What Is Probabilistic Graphical Models?

  • Background

    • Converging from areas of electrical engineering (e.g., communications and statistical signal processing) and computer sciences (e.g., machine learning, data mining and artificial intelligence), the subject of probabilistic graphical models is a state-of-the-art methodology for statistical inference.
    • Historically, using graphs to represent the relationship between random variables may be dated back to 1920’s in statistical physics [1] and genetics [2]. In 1980s, this graphical language was introduced to the community of electrical engineering [4], and around the same time, computer scientists independently formalized the framework of Bayesian networks and as a representational and computational tool for statistical inference [3]. Since then, the subject of graphical models has attracted increasing interest in the research community of machine learning and statistical inference. The astonishing power of this methodology was however only demonstrated in mid 1990s, where the methodology revolutionized the field of digital communications: its application in communication over noisy channels enabled reliable communication at rates arbitrarily close to the theoretical limit predicted by Shannon in 1948, whereby solving the long-standing “Shannon’s challenge”. This success has led to the modern interest of applying graphical models to solving inference problems involving a large number of variables; these problems, under the “curse of dimensionality”, are often intractable with conventional statistical techniques. In the past few years, this methodology has been applied to many areas of engineering and applied sciences and demonstrated tremendous successes (see, e.g., [8–18]). To date, the subject is still of active research interest in machine learning and statistics.
  • Introduction

    • Statistics and statistical methods are playing a central role in many research areas in electrical engineering and computer science, where a research problem of interest often contains components of statistical inference or learning. Typical such areas are, for example, signal processing, image processing, communications, networking, data mining, machine learning, artificial intelligence, etc.
    • A generic setup of inference/learning/statistics may be the following. Given a set of observations, find a ”mechanism” that according to certain metric of goodness, best explains the observations. For example, in speech recognition, one is interested in finding which word, phrase, or sentence leads to a given speech signal; in image segmentation, one is interested in determining which partitioning of the image into objects that best suits a given image, even corrupted by noise; in communications, one is interested in finding what data is transmitted from received signal that is corrupted and distorted by a noisy channel; in networking, a node may be interested in inferring the link-loss rates on some far-away links in a network based on packet-loss statistics measured at the node; in various data-mining applications, one may be interested in finding the relationship between features or attributes from a given large database; in molecular genetics, one may be interested in finding gene and protein interaction principles based on a set of biochemical or biophysical measurements.
    • There are two key components in solving such problems, namely, first, establishing a model — a family of hypotheses — for the underlying mechanism, and second, performing inference. As a consequence, good models must on one hand closely reflect the reality (of which human beings either have no control — as in a ”science” problem, or have partial control — as in an ”engineering” problem — so as to make the problem simpler or having certain desired properties), and on the other hand provide convenience for computation purpose.
    • Probabilistic graphical models, including Bayesian networks, Markov random fields, and factor graphs etc form such a modelling framework. The power of this modelling language is three-fold.
      • It can be easily adapted to combining with other standard modelling techniques.
      • It transforms qualitative knowledge — such as cause and effect relationships, constraint or interaction relationships, dependence or conditional independence relationships etc — into a quantitative representation.
      • Very powerful algorithmic methodologies have been developed within this modeling framework, which provide efficient and near-optimal solutions for problems that are otherwise intractable.

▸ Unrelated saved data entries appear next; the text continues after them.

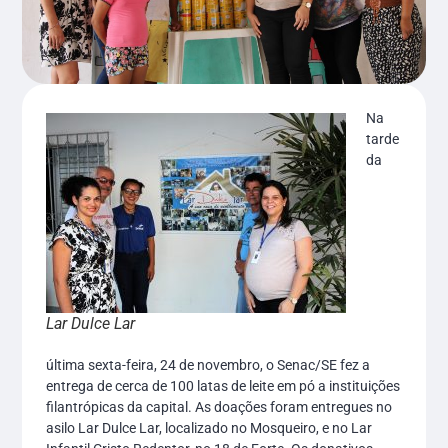
Na
tarde
da
Lar Dulce Lar
última sexta-feira, 24 de novembro, o Senac/SE fez a
entrega de cerca de 100 latas de leite em pó a instituições
filantrópicas da capital. As doações foram entregues no
asilo Lar Dulce Lar, localizado no Mosqueiro, e no Lar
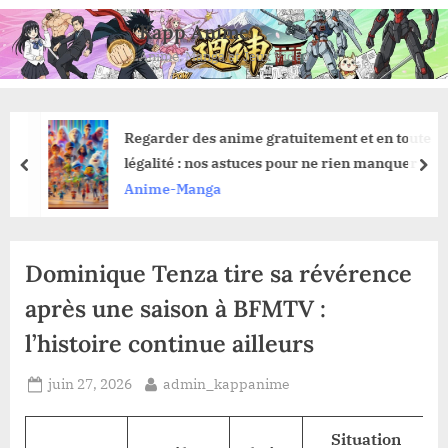
Skip
Kapp Anime
to
Anime, Manga et Jeux Vidéo
content
Regarder des anime gratuitement et en toute
légalité : nos astuces pour ne rien manquer
prev
nex
Anime-Manga
Dominique Tenza tire sa révérence
après une saison à BFMTV :
l’histoire continue ailleurs
Posted
By
juin 27, 2026
admin_kappanime
on
Situation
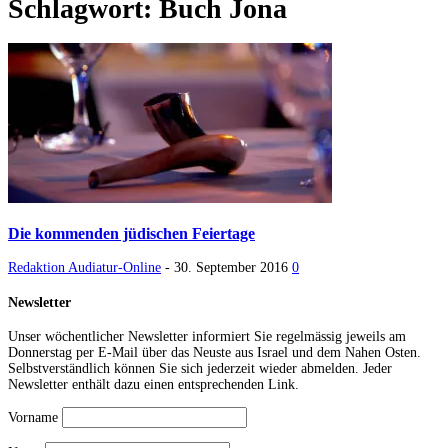
Schlagwort: Buch Jona
Die kommenden jüdischen Feiertage
Redaktion Audiatur-Online
-
30. September 2016
0
Newsletter
Unser wöchentlicher Newsletter informiert Sie regelmässig jeweils am
Donnerstag per E-Mail über das Neuste aus Israel und dem Nahen Osten.
Selbstverständlich können Sie sich jederzeit wieder abmelden. Jeder
Newsletter enthält dazu einen entsprechenden Link.
Vorname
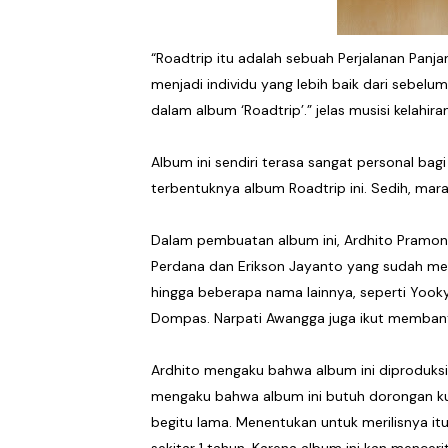
“Roadtrip itu adalah sebuah Perjalanan Panj
menjadi individu yang lebih baik dari sebel
dalam album ‘Roadtrip’.” jelas musisi kelahiran
Album ini sendiri terasa sangat personal bagi
terbentuknya album Roadtrip ini. Sedih, mara
Dalam pembuatan album ini, Ardhito Pramono
Perdana dan Erikson Jayanto yang sudah menj
hingga beberapa nama lainnya, seperti Yooky 
Dompas. Narpati Awangga juga ikut membantu
Ardhito mengaku bahwa album ini diproduksi
mengaku bahwa album ini butuh dorongan kuat 
begitu lama. Menentukan untuk merilisnya i
sekitar 1 tahun. Karena album ini kan mence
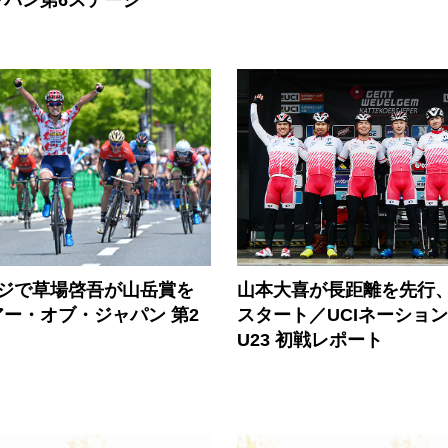
山本大喜が長距離を先行
ージで草場啓吾が山岳賞を
スタート／UCIネーショ
ー・オブ・ジャパン 第2
U23 初戦レポート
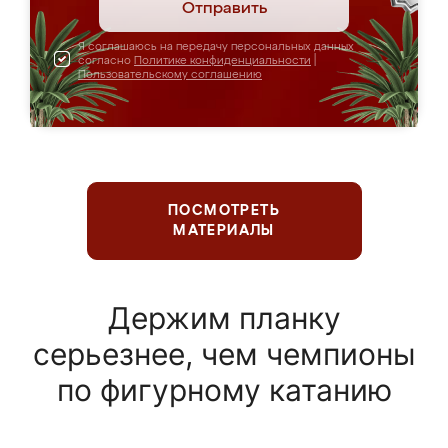
Отправить
Я соглашаюсь на передачу персональных данных
согласно
Политике конфиденциальности
|
Пользовательскому соглашению
ПОСМОТРЕТЬ
МАТЕРИАЛЫ
Держим планку
серьезнее, чем чемпионы
по фигурному катанию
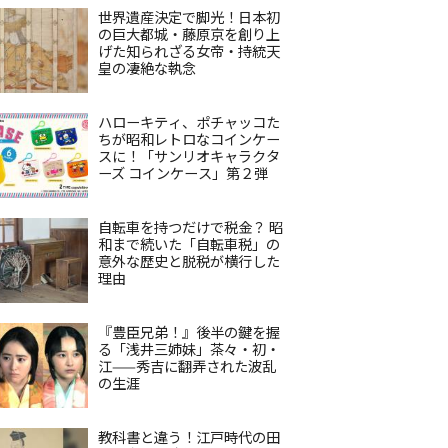
世界遺産決定で脚光！日本初
の巨大都城・藤原京を創り上
げた知られざる女帝・持統天
皇の凄絶な執念
ハローキティ、ポチャッコた
ちが昭和レトロなコインケー
スに！「サンリオキャラクタ
ーズ コインケース」第２弾
自転車を持つだけで税金？ 昭
和まで続いた「自転車税」の
意外な歴史と脱税が横行した
理由
『豊臣兄弟！』後半の鍵を握
る「浅井三姉妹」茶々・初・
江——秀吉に翻弄された波乱
の生涯
教科書と違う！江戸時代の田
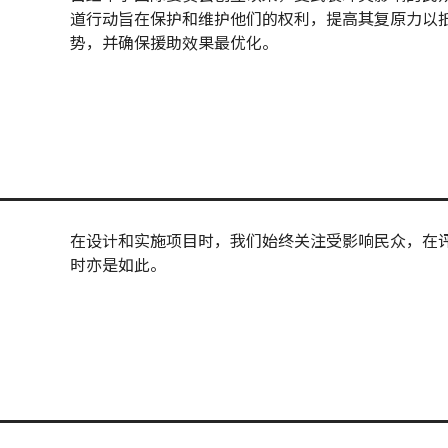
道行动旨在保护和维护他们的权利，提高其复原力以
势，并确保援助效果最优化。
在设计和实施项目时，我们始终关注受影响民众，在
时亦是如此。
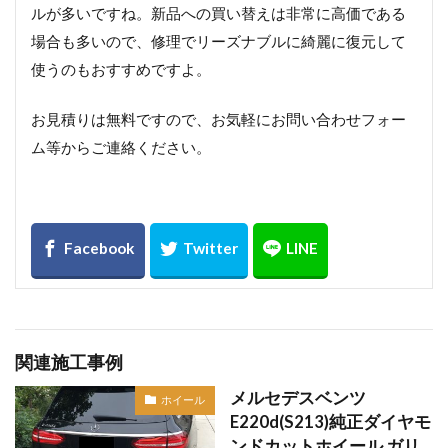
ルが多いですね。新品への買い替えは非常に高価である
場合も多いので、修理でリーズナブルに綺麗に復元して
使うのもおすすめですよ。
お見積りは無料ですので、お気軽にお問い合わせフォー
ム等からご連絡ください。
関連施工事例
メルセデスベンツ
ホイール
E220d(S213)純正ダイヤモ
ンドカットホイール ガリ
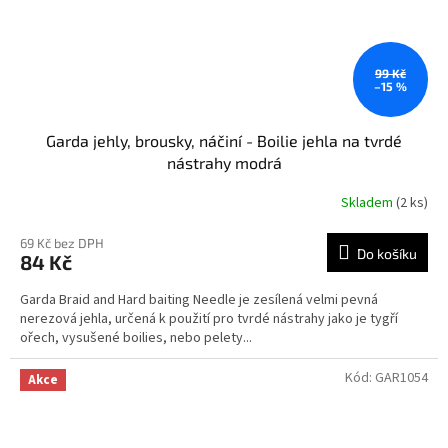
99 Kč
–15 %
Garda jehly, brousky, náčiní - Boilie jehla na tvrdé
nástrahy modrá
Skladem
(2 ks)
69 Kč bez DPH
Do košíku
84 Kč
Garda Braid and Hard baiting Needle je zesílená velmi pevná
nerezová jehla, určená k použití pro tvrdé nástrahy jako je tygří
ořech, vysušené boilies, nebo pelety...
Kód:
GAR1054
Akce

In this framework, many previously known important algorithms are unified, generalized, and extended. For example, the methodology of the powerful Hidden Markov Model falls as a special case of this framework; the Viterbi Algorithm and BCJR algorithm in digital communications, Kalman filtering in estimation, Belief Propagation and Belief Revision in statistical inference etc are all instances of a generic class of algorithms within this framework; the Expectation-Maximization Algorithm and variational methods are also generalized to this framework.